As President Biden navigates the thorny domestic and international politics of meeting an Aug. 31 withdrawal deadline from Afghanistan, and as Taliban leaders keep the world guessing about how they intend to govern, Afghans are enduring a terrifying transitional period: Hundreds of thousands of people fear for their lives, feeding families is becoming more difficult and countless people are afraid to appear in public.

The people of Afghanistan have been largely powerless as the leaders sort their fates. And they are increasingly living through brutal conditions, whether or not they are desperately trying to escape.

Residents are struggling to lead their daily lives in an economy that, propped up for the past generation by American aid, is now in free fall. Banks are closed. Cash is growing scarce, and food prices are rising. Fuel is becoming harder to find. Government services have stalled as civil servants avoid work, fearing retribution by the Taliban.

Despite the Taliban’s efforts to reassure Afghans that they will ensure people’s safety, signals that they will maintain the brutal tactics of their previous rule have added up. On Tuesday, the United Nations’ top human rights official cited “harrowing and credible” reports that the Taliban had executed civilians and noncombatant soldiers.

A Taliban spokesman said on Tuesday that women should not leave their homes because militants had not yet been trained to refrain from harming them. The spokesman, Zabihullah Mujahid, called it a “temporary” policy intended to protect women until the Taliban could ensure their safety.

“We are worried our forces who are new and have not been yet trained very well may mistreat women,” Mr. Mujahid said. “We don’t want our forces, God forbid, to harm or harass women.”

People trying to flee, if they make it past Taliban checkpoints, have been met with chaotic scenes outside Kabul’s airport. At least seven Afghan civilians, including a toddler, have been trampled to death. On Tuesday, the Taliban said they would block Afghans trying to leave the country from traveling to the airport, and President Biden warned that the risk of a terrorist attack in that area increased each day.

But apart from the area around the airport, a relative calm has reigned over Kabul as many residents hide in their homes or venture out only cautiously to see what life might be like under the new rulers. Even residents who said they feared the Taliban were struck by the relative order and quiet on the streets — a sharp contrast to years of rising crime and violence that had become a daily facet of life in the capital.

A resident named Mohib said that streets were deserted in his section of the city, with people hunkering down in their homes “scared and terrorized.”

“People feel the Taliban may come any moment to take away everything from them,” he said.

Six days remain until the United States’ withdrawal deadline, which world leaders unsuccessfully lobbied Mr. Biden on Tuesday to ease.
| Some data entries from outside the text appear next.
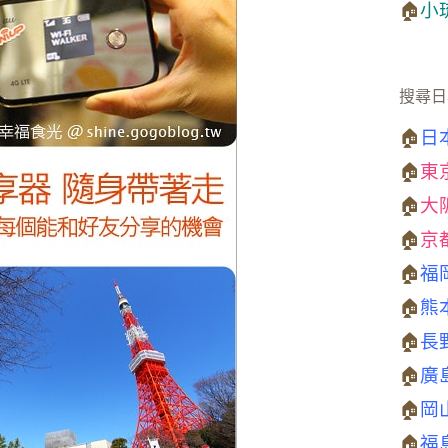
🏠
小
搜尋日
🏠
日
🏠
東
🏠
大
🏠
京
🏠
福
🏠
熊
🏠
長
🏠
廣
🏠
岡
🏠
福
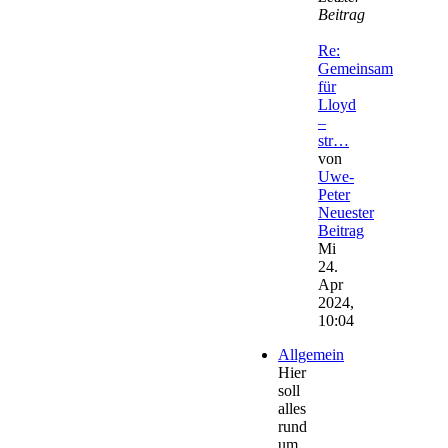
Beitrag
Re:
Gemeinsam
für
Lloyd
–
str…
von
Uwe-
Peter
Neuester
Beitrag
Mi
24.
Apr
2024,
10:04
Allgemein
Hier
soll
alles
rund
um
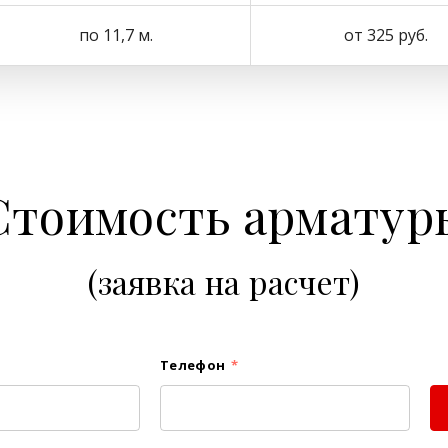
по 11,7 м.
от 325 руб.
Стоимость арматур
(заявка на расчет)
Телефон
*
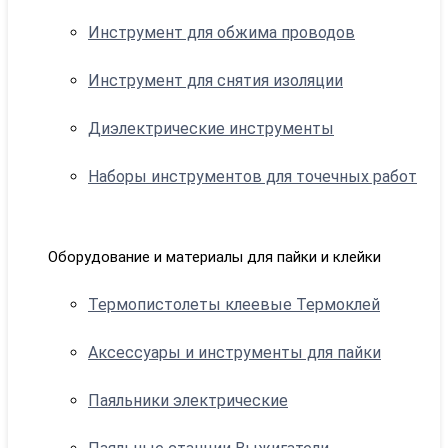
Инструмент для обжима проводов
Инструмент для снятия изоляции
Диэлектрические инструменты
Наборы инструментов для точечных работ
Оборудование и материалы для пайки и клейки
Термопистолеты клеевые Термоклей
Аксессуары и инструменты для пайки
Паяльники электрические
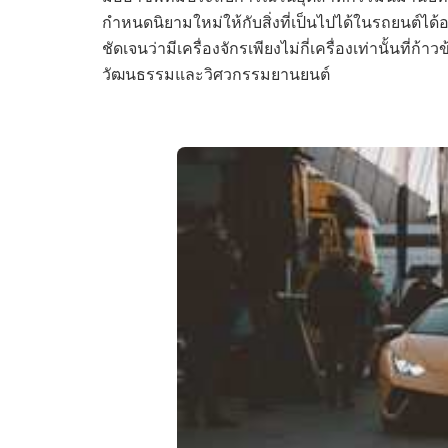
กำหนดนิยามใหม่ให้กับสิ่งที่เป็นไปได้ในรถยนต์ได้อย
ชัดเจนว่ามีเครื่องจักรเพียงไม่กี่เครื่องเท่านั้นที่
วัฒนธรรมและวิศวกรรมยานยนต์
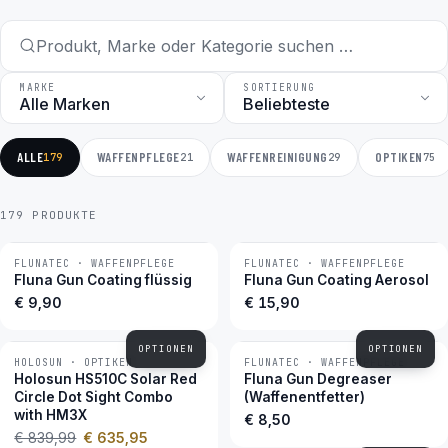
MARKE
SORTIERUNG
ALLE
WAFFENPFLEGE
WAFFENREINIGUNG
OPTIKEN
179
21
29
75
179 PRODUKTE
FLUNATEC · WAFFENPFLEGE
FLUNATEC · WAFFENPFLEGE
BESTSELLER
BESTSELLER
Fluna Gun Coating flüssig
Fluna Gun Coating Aerosol
€ 9,90
€ 15,90
OPTIONEN
OPTIONEN
HOLOSUN · OPTIKEN
FLUNATEC · WAFFENPFLEGE
−24 %
BESTSELLER
Holosun HS510C Solar Red
Fluna Gun Degreaser
Circle Dot Sight Combo
(Waffenentfetter)
with HM3X
€ 8,50
€ 839,99
€ 635,95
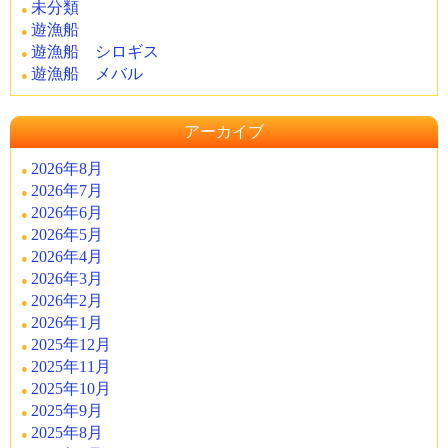
未分類
遊漁船
遊漁船 シロギス
遊漁船 メバル
アーカイブ
2026年8月
2026年7月
2026年6月
2026年5月
2026年4月
2026年3月
2026年2月
2026年1月
2025年12月
2025年11月
2025年10月
2025年9月
2025年8月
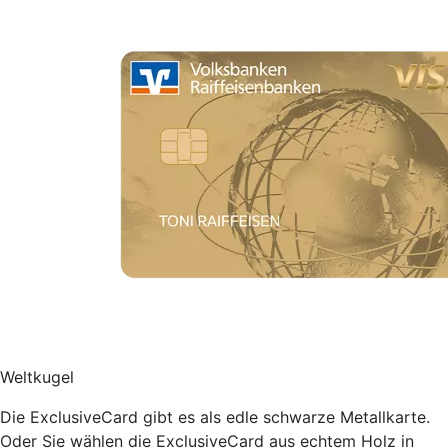
Weltkugel
Die ExclusiveCard gibt es als edle schwarze Metallkarte.
Oder Sie wählen die ExclusiveCard aus echtem Holz in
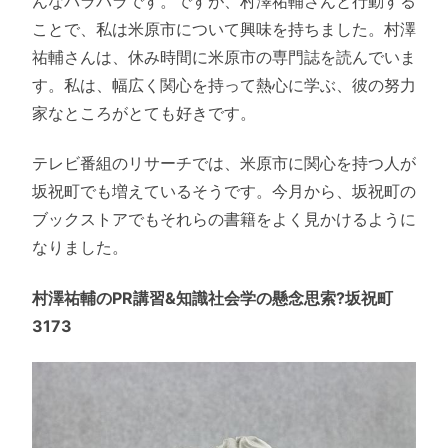
んなバラバラです。ですが、村澤祐輔さんと行動する
ことで、私は米原市について興味を持ちました。村澤
祐輔さんは、休み時間に米原市の専門誌を読んでいま
す。私は、幅広く関心を持って熱心に学ぶ、彼の努力
家なところがとても好きです。
テレビ番組のリサーチでは、米原市に関心を持つ人が
坂祝町でも増えているそうです。今月から、坂祝町の
ブックストアでもそれらの書籍をよく見かけるように
なりました。
村澤祐輔のPR講習&知識社会学の懸念思索?坂祝町
3173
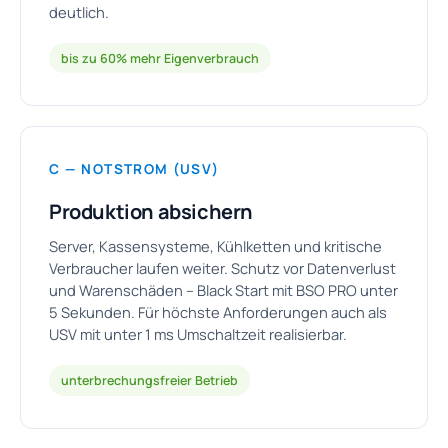
deutlich.
bis zu 60% mehr Eigenverbrauch
C — NOTSTROM (USV)
Produktion absichern
Server, Kassensysteme, Kühlketten und kritische
Verbraucher laufen weiter. Schutz vor Datenverlust
und Warenschäden – Black Start mit BSO PRO unter
5 Sekunden. Für höchste Anforderungen auch als
USV mit unter 1 ms Umschaltzeit realisierbar.
unterbrechungsfreier Betrieb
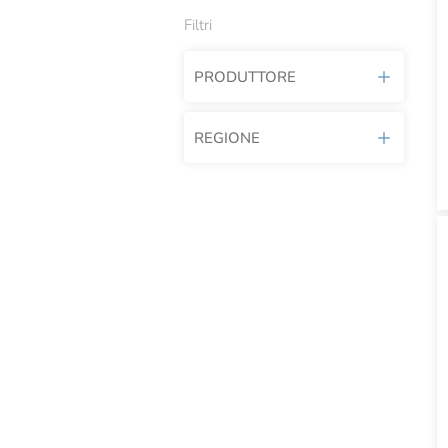
Filtri
PRODUTTORE
REGIONE
Afeltra
Agricola Del Sole
Abruzzo
Alce Nero
Basilicata
Alfieri
Calabria
Alta Valle Scrivia
Campania
Antica Madia
Emilia Romagna
Antignano
Lazio
Araj
Liguria
Azienda Agricola Moretti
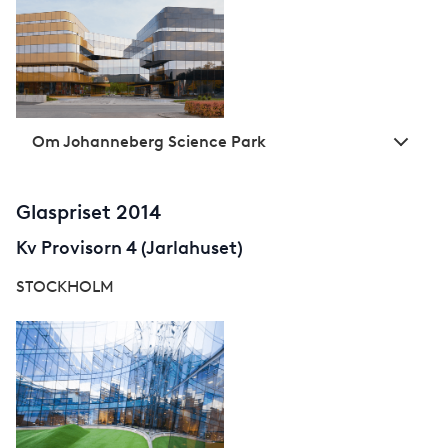
Om Johanneberg Science Park
Glaspriset 2014
Kv Provisorn 4 (Jarlahuset)
STOCKHOLM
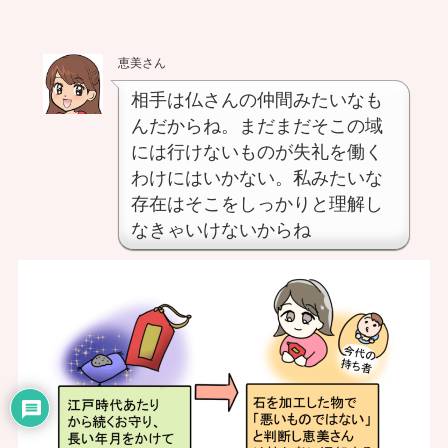
恵美さん
相手は仏さんの仲間みたいなも
んだからね。まだまだそこの域
には行けないものが失礼を働く
わけにはいかない。私みたいな
存在はそこをしっかりと理解し
なきゃいけないからね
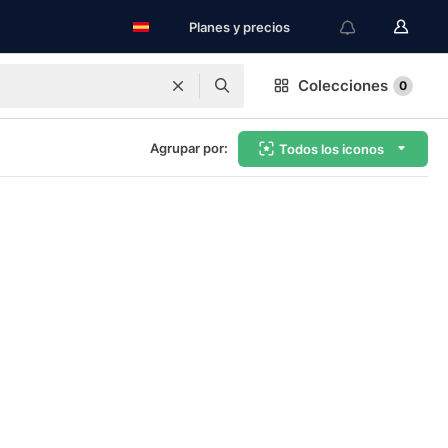
Planes y precios
Colecciones
0
Agrupar por:
Todos los iconos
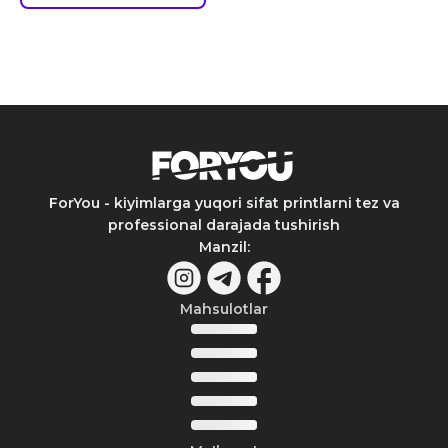
ForYou - kiyimlarga yuqori sifat printlarni tez va
professional darajada tushirish
Manzil
:
Mahsulotlar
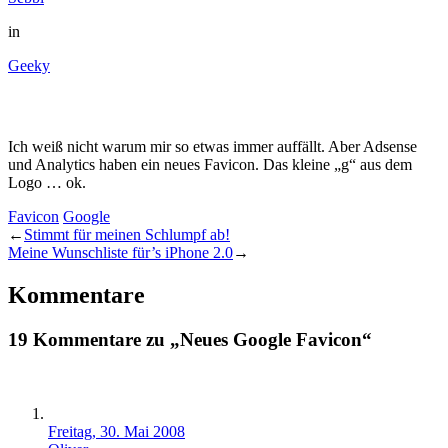
in
Geeky
Ich weiß nicht warum mir so etwas immer auffällt. Aber Adsense
und Analytics haben ein neues Favicon. Das kleine „g“ aus dem
Logo … ok.
Favicon
Google
←
Stimmt für meinen Schlumpf ab!
Meine Wunschliste für’s iPhone 2.0
→
Kommentare
19 Kommentare zu „Neues Google Favicon“
Freitag, 30. Mai 2008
In addition to international pressure, the president faces skepticism from both political parties at home that the evacuation can be completed in time.

About 19,000 people were evacuated from Kabul in the previous 24 hours, Karine Jean-Pierre, the White House deputy press secretary, said on Twitter in the early hours of Wednesday. Since Aug. 14, the United States has evacuated or facilitated the evacuation of about 82,300 people on military and coalition flights.

The United States has not specified how many people remain in need of evacuation, but U.S. officials believe that thousands of Americans remain in Afghanistan, including some far beyond Kabul. Tens of thousands of Afghans who worked for the U.S. government over the last two decades are among those desperate to leave.

And refugee and resettlement experts estimate that at least 300,000 Afghans are in imminent danger of being targeted by the Taliban for their associations with Americans.